İsrail'le el ele fotoğraf veren bir Mısır yönetimi...

Bunun Mısır'daki yansımaları bile son derece sorunlu.

Genel Arap kamuoyunda da çok sorunlu bir fotoğraf bu.

Dünya İslam kamuoyunda ise "Mübarek'in Mırsır'ı" artık tahammül edilemeyecek bir yönetim modeli olarak duruyor.

Bu noktada, medyaya yansıyan değerlendirmelerin, bir Türkiye-Mısır kıyaslamasına dönüşmesi kaçınılmaz oluyor.

Türkiye'nin "Arap ülkesi" olmaması ayrıca not ediliyor ve bu durum, Mübarek yönetiminin durumunu daha zora sokarken, Türkiye'nin itibarını artırıyor.

Bunları sadece tespit olarak not ediyorum.

Sanırım Türkiye'yi yönetenler, Arap ve İslam kamuoyunda, ülkeye yönelik dostluk duygularının gelişmesinden memnundurlar.

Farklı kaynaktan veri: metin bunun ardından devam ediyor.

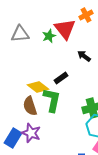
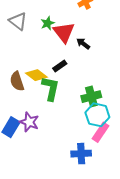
red triangle: (65, 29) -> (64, 32), moved
gray triangle: (20, 34) -> (18, 21), turned 42
brown semicircle: (30, 106) -> (17, 81), moved

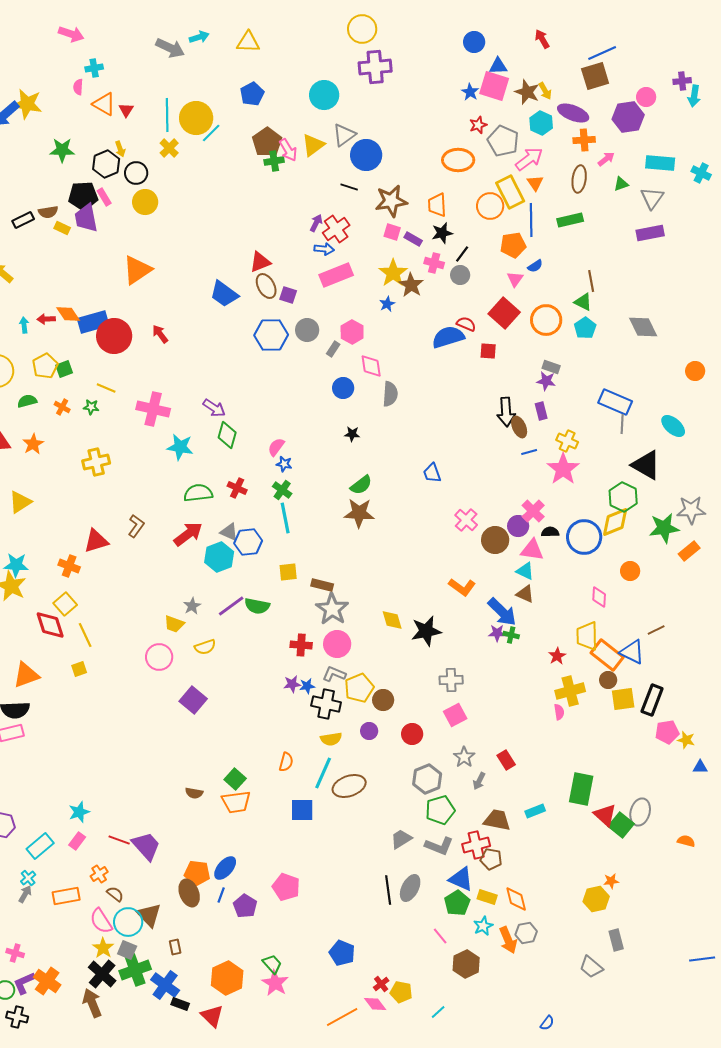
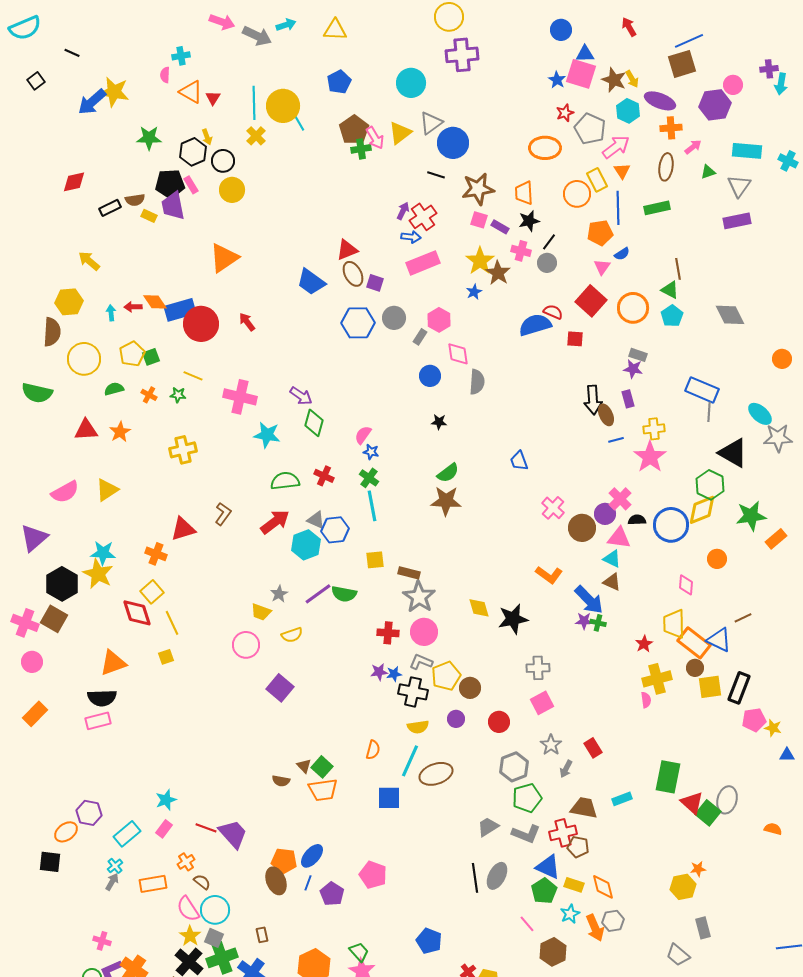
pink arrow: (71, 34) -> (222, 22), moved
cyan line: (211, 133) -> (298, 121), turned -75
yellow rectangle: (510, 192) -> (597, 180), size x0.7
yellow cross: (567, 441) -> (654, 429), turned -30
gray star: (691, 510) -> (778, 438), moved
brown triangle: (149, 915) -> (304, 766), moved, size x0.6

Ama bunun bir Mısır kıyaslaması ile ortaya çıkması Türk dış politikasının hassasiyetleri açısından pek istenen bir şey değildir.

Türkiye, bölgede ne "ağabeylik" statüsüne oynuyor ne de kıskançlıkları harekete geçirecek bir davranışı tercih ediyor.

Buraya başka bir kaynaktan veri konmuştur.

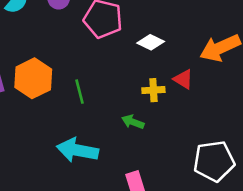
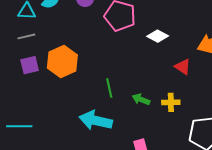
yellow cross: (153, 90) -> (171, 102), moved
green line: (79, 92) -> (109, 88), moved

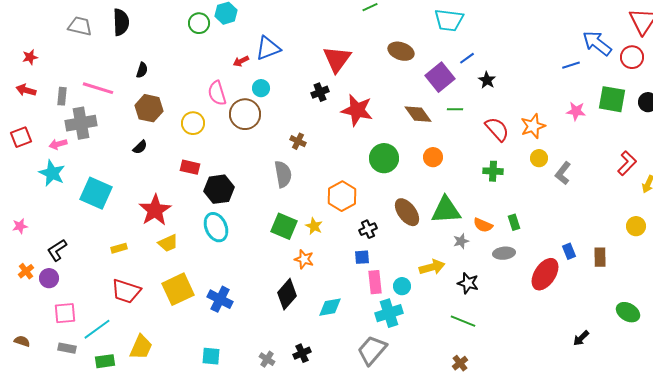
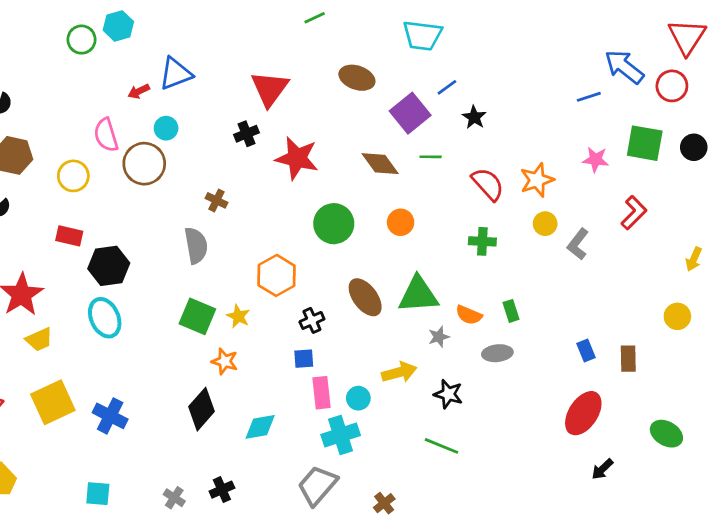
red L-shape: (627, 163) -> (634, 213), moved
red ellipse: (545, 274) -> (583, 413), moved
brown cross: (460, 363) -> (384, 503), moved

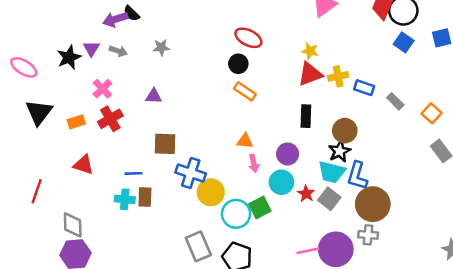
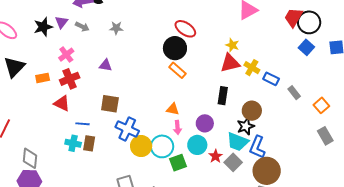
black circle: (238, 64) -> (175, 48), size x1.5
yellow cross: (338, 76) -> (252, 68), turned 35
red triangle: (83, 165) -> (62, 103), moved
cyan circle: (236, 214) -> (162, 146), moved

Türkiye dostlukları geliştirecek, kırgınlıkları giderecek, yakınlıkları artıracak bir ilişki ağını örüyor. Bunun için, ekonomik-sosyal ilişkiler gibi en hayata dönük alanları harekete geçirmeye çalışıyor.

Ama bu arada, diyelim Gazze gibi bir "insani sorun"da, bir anlamda Batı kamuoyunu da silkeleyecek, harekete geçmeye zorlayacak bir hassasiyet sergiliyor.

Davos çıkışı, bu açıdan tüm dünya için son derece silkeleyici olmuştur.

Türkiye'nin İsrail'le ortak bir askeri manevra yapmaktan vazgeçmesi de, "Askeri alanda yan yana görünmeme" duyarlılığı açısından, tıpkı 1 Mart Tezkeresi'nin reddi gibi, önemli bir hamle olarak tarihe geçmiştir.

Türkiye'nin bu tavrının Arap ve İslam kamuoyunda büyük ilgi uyandırmasından daha tabii bir şey olamaz.

Ama işte o göz alıcı fotoğrafların yanına, şimdi Mübarek-Netanyahu fotoğrafı ilişiyor ve aynı haberlerin içine Mısır'ın çelik bariyer inşası projesi yerleşiyor.

Bu durumda kamuoyunun Türkiye-Mısır kıyaslaması yapması, Türkiye hiç istemese de, kaçınılmaz hale geliyor.

Böyle bir sonuç, bölgede Mısır'ı tıpkı İsrail gibi bir izolasyonla karşı karşıya bırakacaktır.

Gazze vahşeti nasıl İsrail'i izole etmiş ve Türkiye'nin ilişkilerini bile sınırlamaya zorlamışsa, Mısır da, İslam coğrafyasında izolasyonla karşı karşıya kalabilir.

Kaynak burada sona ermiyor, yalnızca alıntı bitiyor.